Il presunto valore di recupero è dato dal valore che si ritiene di poter recuperare dalla vendita del bene nel
momento della sua dimissione
• Dalla durata del processo di ammortamento:
La durata del processo di ammortamento dipende dalla vita utile del bene, vale a dire dal periodo di tempo nel
quale il fattore produttivo considerato è idoneo a dare all’impresa la sua utilità economica.

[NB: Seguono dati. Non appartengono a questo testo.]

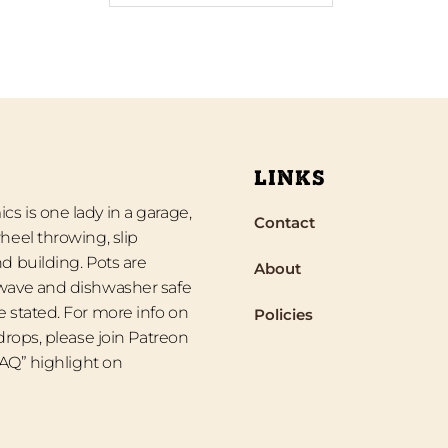
LINKS
s is one lady in a garage,
Contact
heel throwing, slip
d building. Pots are
About
wave and dishwasher safe
 stated. For more info on
Policies
 drops, please join Patreon
“FAQ” highlight on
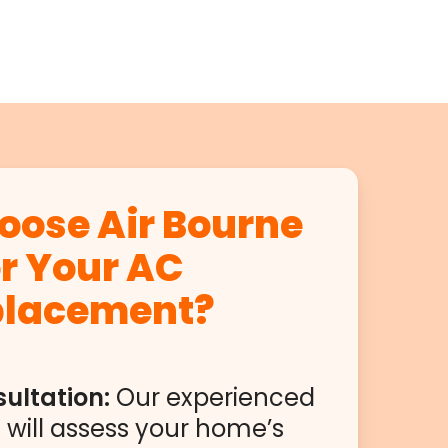
ose Air Bourne
or Your AC
placement?
ultation:
Our experienced
 will assess your home’s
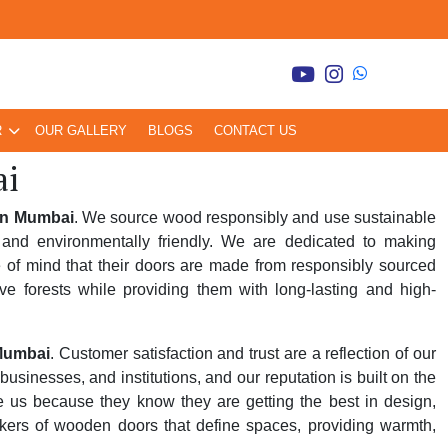
R
OUR GALLERY
BLOGS
CONTACT US
ai
in Mumbai
. We source wood responsibly and use sustainable
and environmentally friendly. We are dedicated to making
 of mind that their doors are made from responsibly sourced
ve forests while providing them with long-lasting and high-
Mumbai
. Customer satisfaction and trust are a reflection of our
inesses, and institutions, and our reputation is built on the
se us because they know they are getting the best in design,
kers of wooden doors that define spaces, providing warmth,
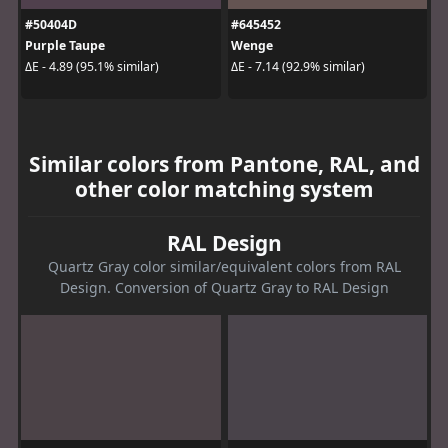
#50404D
#645452
Purple Taupe
Wenge
ΔE - 4.89 (95.1% similar)
ΔE - 7.14 (92.9% similar)
Similar colors from Pantone, RAL, and
other color matching system
RAL Design
Quartz Gray color similar/equivalent colors from RAL
Design. Conversion of Quartz Gray to RAL Design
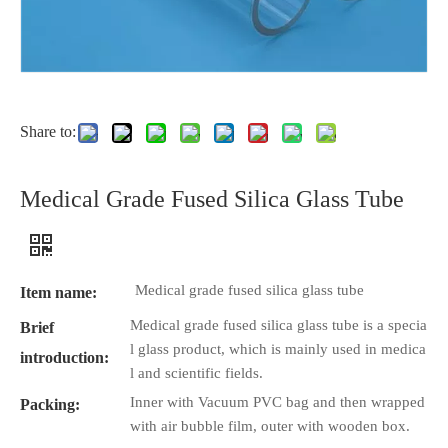
Share to:
Medical Grade Fused Silica Glass Tube
Medical grade fused silica glass tube
Item name:
Medical grade fused silica glass tube is a specia
Brief
l glass product, which is mainly used in medica
introduction:
l and scientific fields.
Inner with Vacuum PVC bag and then wrapped
Packing:
with air bubble film, outer with wooden box.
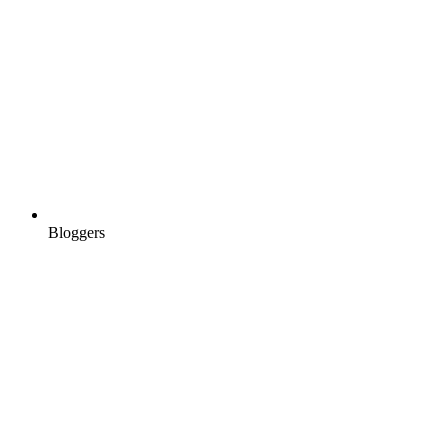
Bloggers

Per determinare la vita utile di un bene occorre esaminare molteplici parametri: • Senescenza: deperimento
fisico dovuto all’utilizzo e al trascorrere del tempo
• Obsolescenza: perdita di efficacia in seguito all’introduzione di nuove tecnologie
• Inadeguatezza: un’immobilizzazione diventa inadeguata quando cambiano le misure aziendali in seguito alle
quali è necessario l’utilizzo di un impianto più grande
• Variazioni nell’ambiente esterno (mercato): mutamenti nei gusti dei consumatori
• Dal criterio seguito per ripartire il costo pluriennale tra gli esercizi:
Il criterio di ripartizione stabilisce il modo secondo il quale il costo pluriennale deve essere suddiviso tra i vari
esercizi di vita utile del bene. Esso può basarsi su criteri matematici (a quote costanti o a quote decrescenti)
oppure su criteri economici.
I conti finanziari con saldo a debito o a credito • Rapporti con le banche
Nel conto banche c/c attivi si deve riepilogare il saldo dei conti che rappresentano i crediti dell’impresa, mentre
nel conto banche c/c passivi quelli che rappresentano un debito.